[[ EXERCISE INPUTS open ]]
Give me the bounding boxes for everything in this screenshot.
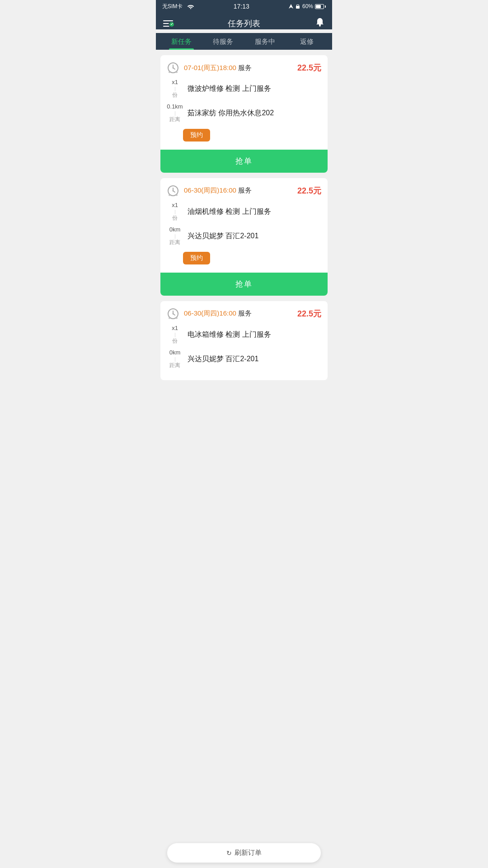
task-time-3: 06-30(周四)16:00 服务	[184, 309, 293, 318]
wifi-icon	[187, 4, 194, 9]
task-service-row-1: x1 份 微波炉维修 检测 上门服务	[167, 79, 321, 99]
check-badge	[169, 21, 175, 28]
clock-icon-2	[167, 184, 179, 197]
bell-button[interactable]	[315, 17, 325, 29]
price-2: 22.5元	[297, 185, 321, 196]
svg-point-0	[190, 8, 191, 9]
svg-point-14	[173, 190, 174, 191]
battery-percent: 60%	[302, 3, 313, 9]
page-title: 任务列表	[228, 18, 260, 29]
grab-button-1[interactable]: 抢单	[160, 150, 328, 173]
datetime-text-1: 07-01(周五)18:00	[184, 64, 236, 71]
address-3: 兴达贝妮梦 百汇2-201	[188, 354, 321, 364]
task-address-row-3: 0km 距离 兴达贝妮梦 百汇2-201	[167, 349, 321, 369]
service-name-3: 电冰箱维修 检测 上门服务	[188, 330, 321, 340]
tab-bar: 新任务 待服务 服务中 返修	[156, 33, 332, 50]
tab-new-tasks[interactable]: 新任务	[160, 33, 202, 50]
svg-point-8	[173, 67, 174, 69]
battery-icon	[315, 4, 326, 9]
svg-rect-2	[296, 6, 300, 9]
dist-col-3: 0km 距离	[167, 349, 183, 369]
task-time-1: 07-01(周五)18:00 服务	[184, 64, 293, 72]
task-list: 07-01(周五)18:00 服务 22.5元 x1 份 微波炉维修 检测 上门…	[156, 50, 332, 407]
grab-button-2[interactable]: 抢单	[160, 273, 328, 296]
status-bar: 无SIM卡 ⁠ 17:13 60%	[156, 0, 332, 13]
task-service-row-2: x1 份 油烟机维修 检测 上门服务	[167, 202, 321, 222]
service-word-1: 服务	[238, 64, 252, 71]
address-2: 兴达贝妮梦 百汇2-201	[188, 231, 321, 241]
app-header: 任务列表	[156, 13, 332, 29]
status-time: 17:13	[234, 3, 249, 10]
task-card-2: 06-30(周四)16:00 服务 22.5元 x1 份 油烟机维修 检测 上门…	[160, 178, 328, 296]
task-service-row-3: x1 份 电冰箱维修 检测 上门服务	[167, 325, 321, 344]
yuyue-button-2[interactable]: 预约	[183, 252, 210, 264]
svg-point-4	[319, 25, 321, 27]
dist-col-2: 0km 距离	[167, 226, 183, 246]
status-right: 60%	[289, 3, 326, 9]
location-arrow-icon	[289, 4, 293, 9]
dist-col-1: 0.1km 距离	[167, 103, 183, 123]
lock-icon	[295, 4, 300, 9]
no-sim-text: 无SIM卡 ⁠	[162, 3, 184, 10]
address-1: 茹沫家纺 你用热水休息202	[188, 108, 321, 118]
service-name-2: 油烟机维修 检测 上门服务	[188, 207, 321, 217]
datetime-text-3: 06-30(周四)16:00	[184, 309, 236, 317]
tab-pending[interactable]: 待服务	[202, 33, 244, 50]
refresh-bar[interactable]: ↻ 刷新订单	[167, 843, 321, 863]
price-1: 22.5元	[297, 62, 321, 73]
tab-in-service[interactable]: 服务中	[244, 33, 286, 50]
refresh-icon: ↻	[226, 849, 232, 857]
task-header-row-3: 06-30(周四)16:00 服务 22.5元	[167, 307, 321, 320]
price-3: 22.5元	[297, 308, 321, 319]
service-word-3: 服务	[238, 309, 252, 317]
task-time-2: 06-30(周四)16:00 服务	[184, 186, 293, 195]
yuyue-button-1[interactable]: 预约	[183, 129, 210, 142]
task-header-row-1: 07-01(周五)18:00 服务 22.5元	[167, 61, 321, 74]
clock-icon-3	[167, 307, 179, 320]
task-address-row-2: 0km 距离 兴达贝妮梦 百汇2-201	[167, 226, 321, 246]
task-card-1: 07-01(周五)18:00 服务 22.5元 x1 份 微波炉维修 检测 上门…	[160, 55, 328, 173]
svg-marker-1	[289, 4, 293, 9]
refresh-label: 刷新订单	[235, 849, 262, 857]
svg-point-20	[173, 313, 174, 314]
task-header-row-2: 06-30(周四)16:00 服务 22.5元	[167, 184, 321, 197]
task-card-3: 06-30(周四)16:00 服务 22.5元 x1 份 电冰箱维修 检测 上门…	[160, 301, 328, 380]
clock-icon-1	[167, 61, 179, 74]
tab-return[interactable]: 返修	[286, 33, 328, 50]
datetime-text-2: 06-30(周四)16:00	[184, 186, 236, 194]
qty-col-2: x1 份	[167, 202, 183, 222]
menu-button[interactable]	[163, 20, 173, 27]
qty-col-1: x1 份	[167, 79, 183, 99]
status-left: 无SIM卡 ⁠	[162, 3, 194, 10]
task-address-row-1: 0.1km 距离 茹沫家纺 你用热水休息202	[167, 103, 321, 123]
service-word-2: 服务	[238, 186, 252, 194]
service-name-1: 微波炉维修 检测 上门服务	[188, 84, 321, 94]
qty-col-3: x1 份	[167, 325, 183, 344]
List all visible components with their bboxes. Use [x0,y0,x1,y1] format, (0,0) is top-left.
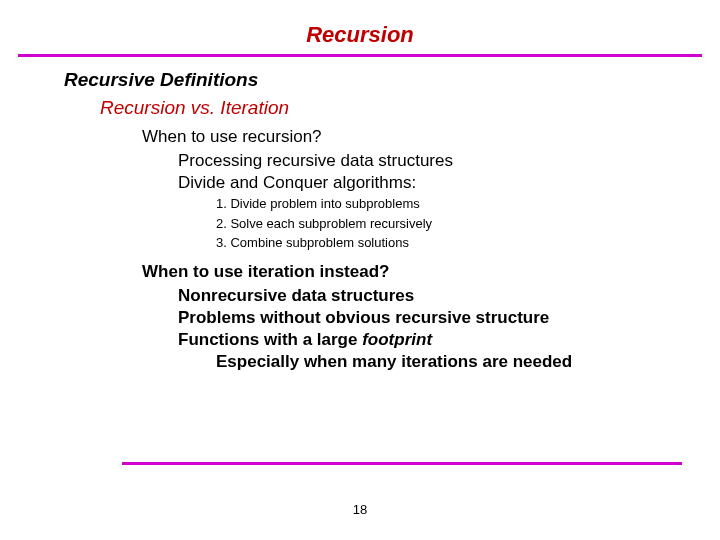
slide-title: Recursion [0,0,720,54]
block1-item: Processing recursive data structures [178,151,720,171]
subsection-heading: Recursion vs. Iteration [100,97,720,119]
block2-item: Nonrecursive data structures [178,286,720,306]
block1-step: 1. Divide problem into subproblems [216,195,720,213]
page-number: 18 [0,502,720,517]
title-underline [18,54,702,57]
block1-heading: When to use recursion? [142,127,720,147]
block1-step: 3. Combine subproblem solutions [216,234,720,252]
block2-subnote: Especially when many iterations are need… [216,352,720,372]
bottom-rule [122,462,682,465]
block2-footprint-line: Functions with a large footprint [178,330,720,350]
section-heading: Recursive Definitions [64,69,720,91]
slide: Recursion Recursive Definitions Recursio… [0,0,720,540]
block2-heading: When to use iteration instead? [142,262,720,282]
footprint-prefix: Functions with a large [178,330,362,349]
block1-step: 2. Solve each subproblem recursively [216,215,720,233]
block2-item: Problems without obvious recursive struc… [178,308,720,328]
block1-item: Divide and Conquer algorithms: [178,173,720,193]
footprint-word: footprint [362,330,432,349]
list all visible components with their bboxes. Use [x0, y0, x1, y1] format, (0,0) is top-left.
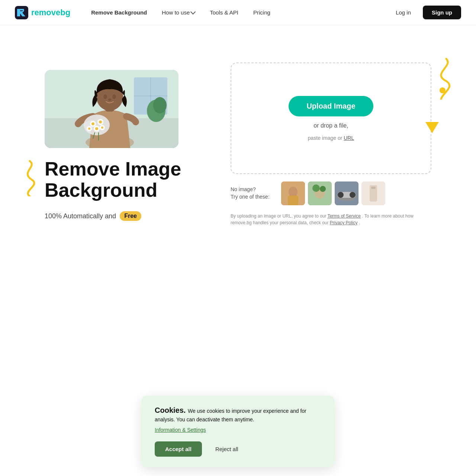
- nav-how-to-use[interactable]: How to use: [156, 6, 201, 19]
- terms-text: By uploading an image or URL, you agree …: [231, 213, 431, 226]
- terms-link[interactable]: Terms of Service: [328, 213, 361, 219]
- deco-squiggle-bottom: [15, 159, 45, 196]
- cookie-title: Cookies. We use cookies to improve your …: [155, 406, 321, 423]
- cookie-banner: Cookies. We use cookies to improve your …: [141, 396, 335, 467]
- logo-text: removebg: [31, 8, 70, 17]
- svg-point-29: [289, 187, 298, 197]
- svg-rect-42: [371, 187, 376, 189]
- svg-point-17: [99, 120, 102, 123]
- svg-point-20: [101, 126, 103, 129]
- nav-tools-api[interactable]: Tools & API: [204, 6, 244, 19]
- svg-point-1: [440, 87, 446, 93]
- svg-point-26: [112, 94, 116, 99]
- privacy-link[interactable]: Privacy Policy: [330, 220, 358, 225]
- free-badge: Free: [120, 211, 141, 221]
- logo-name: remove: [31, 8, 60, 17]
- hero-title: Remove Image Background: [45, 158, 201, 201]
- sample-text: No image? Try one of these:: [231, 186, 275, 200]
- nav-auth: Log in Sign up: [388, 6, 461, 19]
- upload-or-text: or drop a file,: [313, 122, 348, 129]
- chevron-down-icon: [190, 9, 196, 15]
- url-link[interactable]: URL: [344, 135, 354, 141]
- upload-paste-text: paste image or URL: [308, 135, 354, 141]
- navigation: removebg Remove Background How to use To…: [0, 0, 476, 25]
- nav-links: Remove Background How to use Tools & API…: [85, 6, 388, 19]
- svg-point-8: [153, 97, 167, 113]
- nav-remove-background[interactable]: Remove Background: [85, 6, 153, 19]
- accept-all-button[interactable]: Accept all: [155, 441, 202, 457]
- svg-point-19: [88, 128, 90, 130]
- sample-image-2[interactable]: [308, 181, 332, 205]
- hero-left: Remove Image Background 100% Automatical…: [45, 55, 201, 221]
- svg-point-34: [320, 186, 326, 192]
- upload-image-button[interactable]: Upload Image: [289, 96, 373, 116]
- sample-image-3[interactable]: [335, 181, 358, 205]
- svg-point-38: [338, 192, 344, 198]
- hero-section: Remove Image Background 100% Automatical…: [0, 25, 476, 248]
- sample-section: No image? Try one of these:: [231, 181, 431, 205]
- upload-dropzone[interactable]: Upload Image or drop a file, paste image…: [231, 62, 431, 174]
- hero-demo-image: [45, 70, 178, 148]
- hero-subtitle: 100% Automatically and Free: [45, 211, 201, 221]
- deco-triangle: [425, 122, 439, 133]
- svg-point-39: [350, 192, 356, 198]
- svg-point-18: [95, 127, 98, 130]
- svg-point-25: [103, 94, 107, 99]
- reject-all-button[interactable]: Reject all: [206, 441, 247, 457]
- hero-right: Upload Image or drop a file, paste image…: [231, 55, 431, 226]
- cookie-body: Information & Settings: [155, 426, 321, 434]
- deco-squiggle-top: [424, 55, 454, 100]
- login-button[interactable]: Log in: [388, 6, 418, 19]
- sample-image-1[interactable]: [281, 181, 305, 205]
- sample-images: [281, 181, 385, 205]
- svg-point-16: [91, 122, 94, 125]
- svg-point-10: [84, 115, 110, 135]
- signup-button[interactable]: Sign up: [423, 6, 461, 19]
- cookie-info-link[interactable]: Information & Settings: [155, 427, 206, 433]
- svg-point-33: [312, 184, 320, 192]
- logo[interactable]: removebg: [15, 6, 70, 19]
- nav-pricing[interactable]: Pricing: [247, 6, 276, 19]
- svg-point-27: [108, 99, 111, 101]
- svg-rect-30: [288, 196, 298, 205]
- sample-image-4[interactable]: [361, 181, 385, 205]
- cookie-actions: Accept all Reject all: [155, 441, 321, 457]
[[ EXERCISE INPUTS closed ]]
» TRY IT
Counting only lines that contain the word "任务列表", state how many appear in the entries, and add nothing.

» ANSWER TO THE PROBLEM
2